Thomas Gainsborough, 'The Market Cart', 1786
Full title | The Market Cart |
---|---|
Artist | Thomas Gainsborough |
Artist dates | 1727 - 1788 |
Date made | 1786 |
Medium and support | oil on canvas |
Dimensions | 184 × 153 cm |
Acquisition credit | Presented by the Governors of the British Institution, 1830 |
Inventory number | NG80 |
Location | Room 34 |
Collection | Main Collection |
A horse-drawn cart trundles along a woodland path on the way to market. Two boys and their dog walk alongside its giant wheel, while two girls sit perched on top of the produce. Carrots spill out of a basket, and turnips, potatoes and cabbages are loosely piled in. The older girl raises one arm, perhaps to shade her eyes from the flickering sunlight as they pass beneath the trees, or in response to the woodsman gathering firewood.Two weary travellers rest beside the road with their baskets, bundles and dog.
This is one of Gainsborough’s last landscapes, painted about 18 months before he died. The original position of the horse’s head, which was nearer the cart, can now be seen through the paint.
A horse-drawn cart trundles along a woodland path on the way to market. Two small boys and their dog walk alongside its giant wheel, while two girls sit perched on top of the produce. Carrots spill out of a basket, and turnips, potatoes and cabbages are loosely piled in. It is easy to imagine some of the vegetables tumbling out as the cart lurches through the water ahead. The older girl raises one arm, perhaps to shade her eyes from the flickering sunlight as they pass through the woods, or in response to the woodsman gathering fallen branches for firewood. Two weary travellers rest beside the road with their baskets, bundles and dog.
Gainsborough shows accurately how the horse is harnessed to the cart – there are no reins, as this is an old horse who has made the journey to market many times and all he needs to keep him on the path is a tap from the young boy’s fresh-cut stick. The original position of the horse’s head, which was nearer the cart, can now be seen through the paint which has become translucent with age.

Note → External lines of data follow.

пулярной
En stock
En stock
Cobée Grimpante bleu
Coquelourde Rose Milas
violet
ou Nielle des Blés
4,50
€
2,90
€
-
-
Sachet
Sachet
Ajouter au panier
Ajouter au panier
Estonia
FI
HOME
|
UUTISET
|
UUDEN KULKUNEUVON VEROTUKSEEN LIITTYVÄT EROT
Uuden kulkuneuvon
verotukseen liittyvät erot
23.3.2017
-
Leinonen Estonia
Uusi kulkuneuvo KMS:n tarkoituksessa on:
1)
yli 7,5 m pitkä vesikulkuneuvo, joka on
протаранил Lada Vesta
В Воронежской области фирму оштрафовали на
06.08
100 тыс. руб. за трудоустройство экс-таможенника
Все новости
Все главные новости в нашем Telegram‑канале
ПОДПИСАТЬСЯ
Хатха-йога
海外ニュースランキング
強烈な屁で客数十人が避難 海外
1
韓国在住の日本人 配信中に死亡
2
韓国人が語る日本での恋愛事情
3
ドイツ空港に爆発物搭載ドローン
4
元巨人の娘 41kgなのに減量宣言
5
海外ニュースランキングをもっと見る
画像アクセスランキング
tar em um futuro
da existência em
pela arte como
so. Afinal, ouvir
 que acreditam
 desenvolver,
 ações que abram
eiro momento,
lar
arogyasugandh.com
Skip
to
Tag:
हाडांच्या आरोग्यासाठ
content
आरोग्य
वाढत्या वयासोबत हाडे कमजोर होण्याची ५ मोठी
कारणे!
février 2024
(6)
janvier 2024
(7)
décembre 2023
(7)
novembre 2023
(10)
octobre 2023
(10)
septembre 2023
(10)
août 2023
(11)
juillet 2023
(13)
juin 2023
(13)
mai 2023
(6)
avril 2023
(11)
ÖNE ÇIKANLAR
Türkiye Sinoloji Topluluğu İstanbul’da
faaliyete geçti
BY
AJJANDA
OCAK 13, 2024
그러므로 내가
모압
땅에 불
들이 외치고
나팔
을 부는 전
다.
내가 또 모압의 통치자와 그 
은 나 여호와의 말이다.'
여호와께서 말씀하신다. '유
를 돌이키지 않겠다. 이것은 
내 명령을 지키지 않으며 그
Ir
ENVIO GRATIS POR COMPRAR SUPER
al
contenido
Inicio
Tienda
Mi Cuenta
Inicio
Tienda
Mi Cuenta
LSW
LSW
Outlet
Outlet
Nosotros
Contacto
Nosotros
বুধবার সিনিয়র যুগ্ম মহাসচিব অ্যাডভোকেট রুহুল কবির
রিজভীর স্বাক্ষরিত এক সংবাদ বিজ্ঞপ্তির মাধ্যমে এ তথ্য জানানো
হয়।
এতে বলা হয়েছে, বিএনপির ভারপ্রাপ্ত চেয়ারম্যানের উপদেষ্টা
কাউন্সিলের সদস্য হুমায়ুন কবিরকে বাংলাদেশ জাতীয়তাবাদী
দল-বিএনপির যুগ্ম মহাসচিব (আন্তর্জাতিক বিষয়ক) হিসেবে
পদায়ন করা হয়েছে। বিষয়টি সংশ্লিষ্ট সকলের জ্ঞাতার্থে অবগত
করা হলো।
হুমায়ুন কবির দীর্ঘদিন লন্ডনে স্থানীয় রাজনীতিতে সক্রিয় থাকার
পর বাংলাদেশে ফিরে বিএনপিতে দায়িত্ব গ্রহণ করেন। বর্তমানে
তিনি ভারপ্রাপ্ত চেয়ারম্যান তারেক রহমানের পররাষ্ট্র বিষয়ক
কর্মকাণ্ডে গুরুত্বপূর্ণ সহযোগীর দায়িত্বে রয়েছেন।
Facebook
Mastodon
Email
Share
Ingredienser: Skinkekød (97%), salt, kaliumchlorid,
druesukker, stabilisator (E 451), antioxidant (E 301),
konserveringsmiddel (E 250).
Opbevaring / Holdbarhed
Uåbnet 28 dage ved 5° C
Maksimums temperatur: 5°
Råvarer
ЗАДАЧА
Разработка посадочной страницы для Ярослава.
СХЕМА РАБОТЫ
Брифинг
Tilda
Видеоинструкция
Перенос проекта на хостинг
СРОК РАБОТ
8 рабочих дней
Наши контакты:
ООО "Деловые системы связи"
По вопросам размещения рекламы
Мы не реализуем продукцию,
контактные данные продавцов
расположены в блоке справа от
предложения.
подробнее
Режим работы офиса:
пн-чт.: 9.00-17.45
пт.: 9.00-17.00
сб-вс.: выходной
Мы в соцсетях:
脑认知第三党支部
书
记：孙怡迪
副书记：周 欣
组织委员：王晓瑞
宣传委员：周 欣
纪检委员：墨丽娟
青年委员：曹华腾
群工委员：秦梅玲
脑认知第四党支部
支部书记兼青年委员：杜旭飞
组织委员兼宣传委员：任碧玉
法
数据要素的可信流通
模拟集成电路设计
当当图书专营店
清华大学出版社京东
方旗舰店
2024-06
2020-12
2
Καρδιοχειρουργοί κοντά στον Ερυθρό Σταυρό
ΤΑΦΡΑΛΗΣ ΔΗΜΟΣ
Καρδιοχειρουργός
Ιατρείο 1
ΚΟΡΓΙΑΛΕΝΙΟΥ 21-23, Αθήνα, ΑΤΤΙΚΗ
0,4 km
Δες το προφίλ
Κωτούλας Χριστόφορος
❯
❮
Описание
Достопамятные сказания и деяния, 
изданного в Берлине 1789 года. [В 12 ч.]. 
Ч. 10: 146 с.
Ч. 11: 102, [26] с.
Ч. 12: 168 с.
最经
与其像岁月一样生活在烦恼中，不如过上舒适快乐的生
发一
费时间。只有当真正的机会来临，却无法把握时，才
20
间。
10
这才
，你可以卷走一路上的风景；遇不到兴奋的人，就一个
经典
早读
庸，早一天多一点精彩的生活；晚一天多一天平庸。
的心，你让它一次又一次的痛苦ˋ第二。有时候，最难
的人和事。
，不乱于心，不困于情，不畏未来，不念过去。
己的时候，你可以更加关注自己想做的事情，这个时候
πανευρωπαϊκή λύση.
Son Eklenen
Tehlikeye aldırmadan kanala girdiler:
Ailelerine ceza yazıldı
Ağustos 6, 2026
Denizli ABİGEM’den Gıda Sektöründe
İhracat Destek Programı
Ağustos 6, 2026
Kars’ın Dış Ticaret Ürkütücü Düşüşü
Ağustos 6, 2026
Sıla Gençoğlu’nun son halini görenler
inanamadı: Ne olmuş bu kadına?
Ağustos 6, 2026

The canvas is six feet high and as large as some of Gainsborough’s grand full-length portraits. It was painted at the end of 1786, about 18 months before Gainsborough died. The landscape elements – the position of the trees, and the angle of the gently sloping, uneven track – are based on a very freely painted unfinished oil sketch (private collection) that Gainsborough probably made in the same year. The solitary herdsman in the sketch, following his cows to a watering place, is replaced in the painting with the heavily laden market cart.
Gainsborough frequently drew and painted such ordinary country carts, as seen in his two versions of The Harvest Wagon of 1767 and 1784–5 (Barber Institute of Fine Arts, Birmingham, and Art Gallery of Ontario, Toronto). The horse and cart here are based on a black chalk and grey wash study probably made not much earlier than the painting. Gainsborough painted a slightly larger landscape, Peasant smoking at a Cottage Door (University of California, Los Angeles), in 1787, shortly after The Market Cart, and contemporaries considered that the two paintings went together as ‘companion pictures’.
The Market Cart is neither an accurate representation of rural life in 1786 nor an idealised landscape. If the painting can be said to have a meaning, perhaps it is about transience. We glimpse the market cart as it passes with its glowing carrots, dark-curled cabbages and pearly turnips, which the pretty young girls will have to sell in the market if they are not to be brought back home in a wilted state. Perhaps at the end of his life Gainsborough was fondly recalling days of his Suffolk boyhood, all too quickly passed.